Siora tired of his insults. She’d been the unwitting accomplice to his imprisonment of an innocent woman. She’d known of his reputation but had willingly turned a blind eye to it. As a servant in his home, she’d learned more of the man than the henchman, had seen him as a loving parent, a fair employer, and even on occasion when he thought no one observed, a melancholy, vulnerable man. Those things had seduced her into the delusion that he was simply misunderstood or judged too harshly because he workedfor the empress. Guilt still rode her hard at such willful delusion; not because she’d turned on him, but because she hadn’t turned on him sooner.

She paused in guiding the mare toward the path leading out of the woodland to the trade road and Wellspring Holt in the distance. Her reasoning told her he was most likely using every tactic at his disposal to delay her long enough so he could free himself, recapture his horse, and kill her.
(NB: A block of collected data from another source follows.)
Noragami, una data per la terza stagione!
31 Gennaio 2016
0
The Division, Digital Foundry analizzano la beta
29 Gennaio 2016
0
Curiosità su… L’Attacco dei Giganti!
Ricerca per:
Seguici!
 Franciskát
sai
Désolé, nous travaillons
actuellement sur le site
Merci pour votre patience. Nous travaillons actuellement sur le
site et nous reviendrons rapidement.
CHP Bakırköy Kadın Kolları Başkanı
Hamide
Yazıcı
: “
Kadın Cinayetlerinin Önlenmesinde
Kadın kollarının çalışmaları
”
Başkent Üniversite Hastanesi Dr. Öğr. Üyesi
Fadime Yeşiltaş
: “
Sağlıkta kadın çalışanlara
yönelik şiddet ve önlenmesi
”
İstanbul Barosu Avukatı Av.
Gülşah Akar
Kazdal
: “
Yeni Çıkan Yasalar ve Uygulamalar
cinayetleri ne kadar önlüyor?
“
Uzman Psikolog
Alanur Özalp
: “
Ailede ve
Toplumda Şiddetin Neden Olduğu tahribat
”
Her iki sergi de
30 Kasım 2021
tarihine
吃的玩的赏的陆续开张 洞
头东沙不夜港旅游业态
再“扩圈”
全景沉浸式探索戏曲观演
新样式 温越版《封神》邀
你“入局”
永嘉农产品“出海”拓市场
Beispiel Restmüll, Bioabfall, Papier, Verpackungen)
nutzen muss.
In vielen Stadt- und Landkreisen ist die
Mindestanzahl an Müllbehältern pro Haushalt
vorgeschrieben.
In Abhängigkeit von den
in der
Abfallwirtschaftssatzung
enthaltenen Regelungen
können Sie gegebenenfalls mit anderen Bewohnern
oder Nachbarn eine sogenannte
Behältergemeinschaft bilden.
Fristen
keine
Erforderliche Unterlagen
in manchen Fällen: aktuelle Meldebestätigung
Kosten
“Borrow,” she snapped back. “You’re welcome to her when I’m far enough away from you. And I’m no traitor. My loyalty was always to Estred, not you. Your fear for her has blinded you to compassion, to mercy, even to humanity. Estred needs her father, not the father you were becoming.” The more she spoke, the angrier she grew, the more indignant. The more reckless. “You had no right to abduct Asil and hold her captive. As for this mare, consider her repayment for saving you.”

“There’s no debt,” he snarled, making thrashing noises in the brush.

“So say all who feel neither guilt for a cruelty visited nor gratitude for a kindness offered.” Siora touched the mare’s sides with her heels to coax her into a steady walk away from Gharek.

“You can ride across the entire Krael Empire and you’ll never get far enough away, Siora!”